Work request -
Please repeat the lines below, exactly and only, from the one that holds "3 Bathrooms –" through the one that holds "This property includes".

Input for this task -
= Beginning of Section =

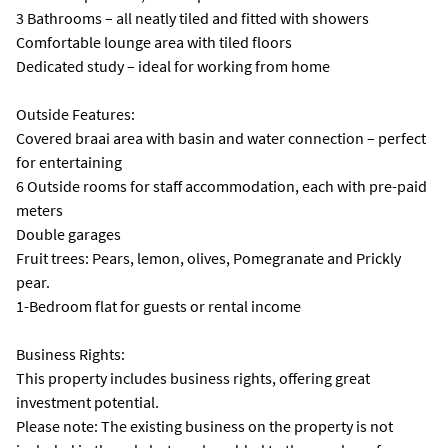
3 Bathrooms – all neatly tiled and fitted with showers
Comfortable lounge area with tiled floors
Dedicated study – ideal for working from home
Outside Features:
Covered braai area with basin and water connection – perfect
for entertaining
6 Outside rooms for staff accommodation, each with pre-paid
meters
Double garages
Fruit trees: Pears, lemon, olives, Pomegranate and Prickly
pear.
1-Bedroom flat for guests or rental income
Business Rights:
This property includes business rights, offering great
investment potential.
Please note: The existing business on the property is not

= End of Section =
= Beginning of Section =

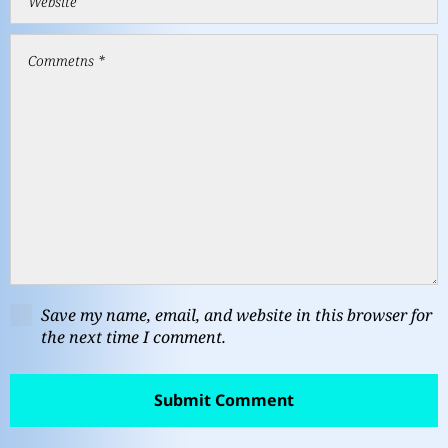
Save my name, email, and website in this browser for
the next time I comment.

= End of Section =

Result -
3 Bathrooms – all neatly tiled and fitted with showers
Comfortable lounge area with tiled floors
Dedicated study – ideal for working from home
Outside Features:
Covered braai area with basin and water connection – perfect
for entertaining
6 Outside rooms for staff accommodation, each with pre-paid
meters
Double garages
Fruit trees: Pears, lemon, olives, Pomegranate and Prickly
pear.
1-Bedroom flat for guests or rental income
Business Rights:
This property includes business rights, offering great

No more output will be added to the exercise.